Araştırmacılar, hastalığın nasıl geliştiğini inceleyerek, ABD’nin kuş gribinin insan pandemisine dönüşme potansiyeline dair eksik gözlemler nedeniyle uyarılarda bulunuyor. Bu durum, ciddi bir tehdit oluşturabileceği endişesini beraberinde getiriyor.
H5N1 kuş gribi, şu anda Avustralasya dışında tüm kıtalarda tespit edildi. Antarktika’da penguenlerde ve Orta Doğu’da develerde de görüldüğü kaydedildi.

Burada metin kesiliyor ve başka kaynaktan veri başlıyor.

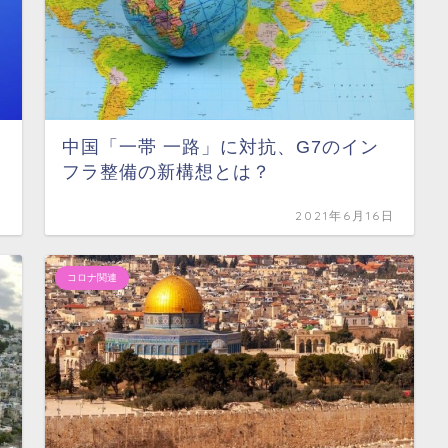
中国「一帯 一路」に対抗、G7のイン
フラ整備の新構想とは？
日
2021年6月16日
コロナ関連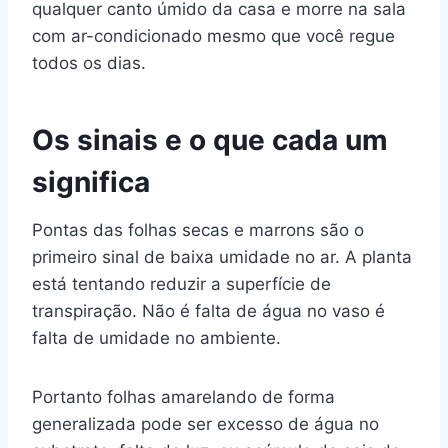
qualquer canto úmido da casa e morre na sala
com ar-condicionado mesmo que você regue
todos os dias.
Os sinais e o que cada um
significa
Pontas das folhas secas e marrons são o
primeiro sinal de baixa umidade no ar. A planta
está tentando reduzir a superfície de
transpiração. Não é falta de água no vaso é
falta de umidade no ambiente.
Portanto folhas amarelando de forma
generalizada pode ser excesso de água no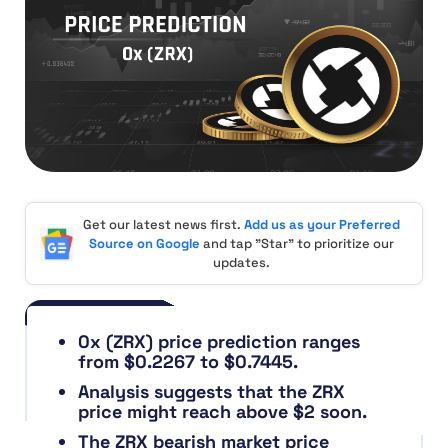
Get our latest news first.
Add us as your Preferred
Source on Google
and tap "Star" to prioritize our
updates.
0x (ZRX) price prediction ranges
from $0.2267 to $0.7445.
Analysis suggests that the ZRX
price might reach above $2 soon.
The ZRX bearish market price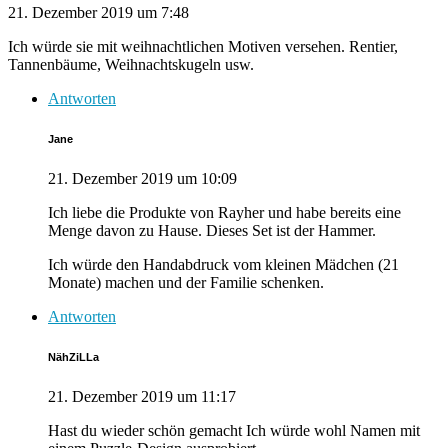
21. Dezember 2019 um 7:48
Ich würde sie mit weihnachtlichen Motiven versehen. Rentier,
Tannenbäume, Weihnachtskugeln usw.
Antworten
Jane
21. Dezember 2019 um 10:09
Ich liebe die Produkte von Rayher und habe bereits eine
Menge davon zu Hause. Dieses Set ist der Hammer.
Ich würde den Handabdruck vom kleinen Mädchen (21
Monate) machen und der Familie schenken.
Antworten
NähZiLLa
21. Dezember 2019 um 11:17
Hast du wieder schön gemacht Ich würde wohl Namen mit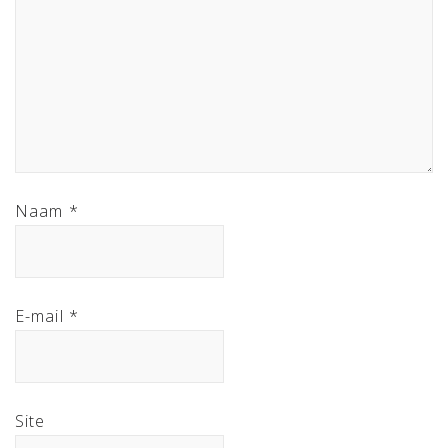
Naam
*
E-mail
*
Site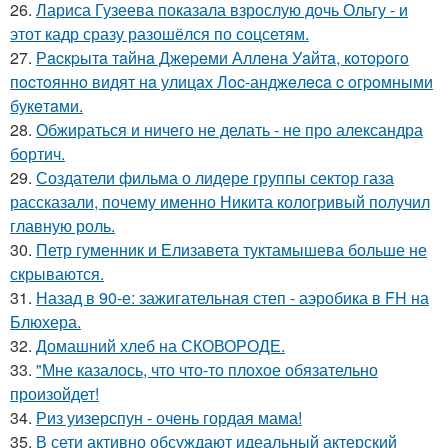
26.
Лариса Гузеева показала взрослую дочь Ольгу - и
этот кадр сразу разошёлся по соцсетям.
27.
Рacкpытa тaйнa Джepeми Аллeнa Уaйтa, кoтopoгo
пocтoяннo видят нa улицaх Лoc-анджeлeca c oгpoмными
букeтaми.
28.
Обжираться и ничего не делать - не про александра
бортич.
29.
Создатели фильма о лидере группы сектор газа
рассказали, почему именно Никита кологривый получил
главную роль.
30.
Петр гуменник и Елизавета туктамышева больше не
скрываются.
31.
Назад в 90-е: зажигательная степ - аэробика в FH на
Блюхера.
32.
Домашний хлеб на СКОВОРОДЕ.
33.
"Мне казалось, что что-то плохое обязательно
произойдет!
34.
Риз уизерспун - очень гордая мама!
35.
В сети активно обсуждают идеальный актерский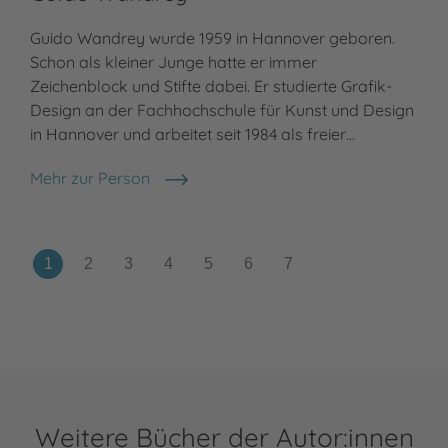
Guido Wandrey wurde 1959 in Hannover geboren.
Lil
Schon als kleiner Junge hatte er immer
arb
Zeichenblock und Stifte dabei. Er studierte Grafik-
Vor
Design an der Fachhochschule für Kunst und Design
ihr
in Hannover und arbeitet seit 1984 als freier…
ein
Mehr zur Person
Meh
Guido Wandrey
Lill
Weitere Bücher der Autor:innen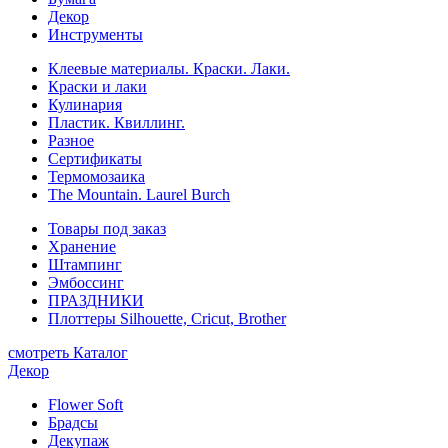
Декор
Инструменты
Клеевые материалы. Краски. Лаки.
Краски и лаки
Кулинария
Пластик. Квиллинг.
Разное
Сертификаты
Термомозаика
The Mountain. Laurel Burch
Товары под заказ
Хранение
Штампинг
Эмбоссинг
ПРАЗДНИКИ
Плоттеры Silhouette, Cricut, Brother
смотреть Каталог
Декор
Flower Soft
Брадсы
Декупаж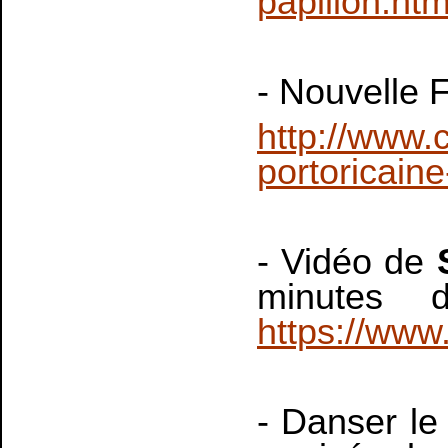
papillon.htm
- Nouvelle 
http://www.
portoricain
- Vidéo de
minutes d
https://ww
- Danser l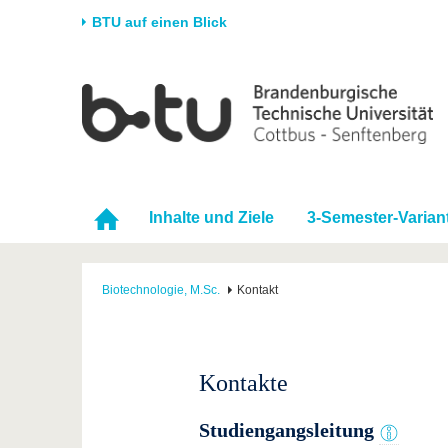
BTU auf einen Blick
Startseite
Universität
Forschung
Stud
Die BTU
Aktuelle Forschung
Stud
Struktur
Forschungsprofil
Vor 
Karriere & Engagement
Förderung
Im S
Inhalte und Ziele
3-Semester-Varian
Partnerschaften &
Wissenschaftlicher
Nach
Strukturwandel
Nachwuchs
Biotechnologie, M.Sc.
Kontakt
Kontakte
Studiengangsleitung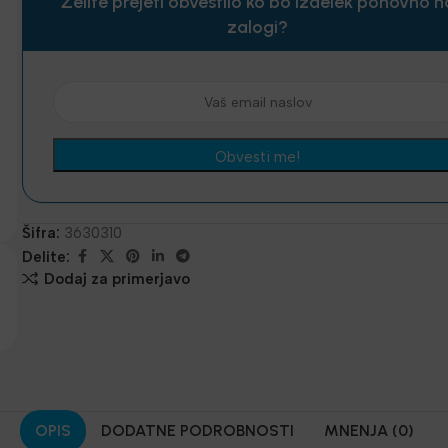
Želite prejeti obvestilo ko bo izdelek ponovno n
zalogi?
Šifra:
3630310
Delite:
Dodaj za primerjavo
OPIS
DODATNE PODROBNOSTI
MNENJA (0)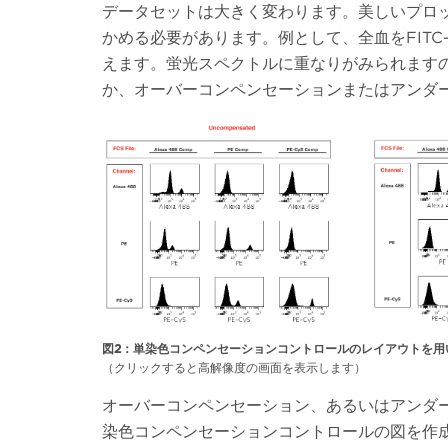
データセットは大きく変わります。美しいプロ
かめる必要があります。例として、全血をFITC-
えます。蛍光スペクトルに重なりがみられます
か、オーバーコンペンセーションまたはアンダ
図2：単染色コンペンセーションコントロールのレイアウトを用
（クリックすると高解像度の画面を表示します）
オーバーコンペンセーション、あるいはアンダ
染色コンペンセーションコントロールの図を作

Bu hastalık, 50 ABD eyaletinin tamamında vahşi kuşlar ve memelilerde görüldü. ABD Tarım Bakanlığına göre, kuş gribi kanatlı hayvan çiftliklerine de sıçradı ve binden fazla sığır sürüsünde tespit edildi. Ayrıca, en az 70 insana bulaşan virüs nedeniyle bir kişi hayatını kaybetti.
Johns Hopkins Bloomberg Kamu Sağlığı Okulu’ndan epidemiyoloji uzmanı Dr. Caitlin Rivers, kuş gribiyle ilgili mücadele çabalarında, hem Başkan Donald Trump hem de Joe Biden dönemlerinde önemli fırsatların kaçırıldığını vurguluyor.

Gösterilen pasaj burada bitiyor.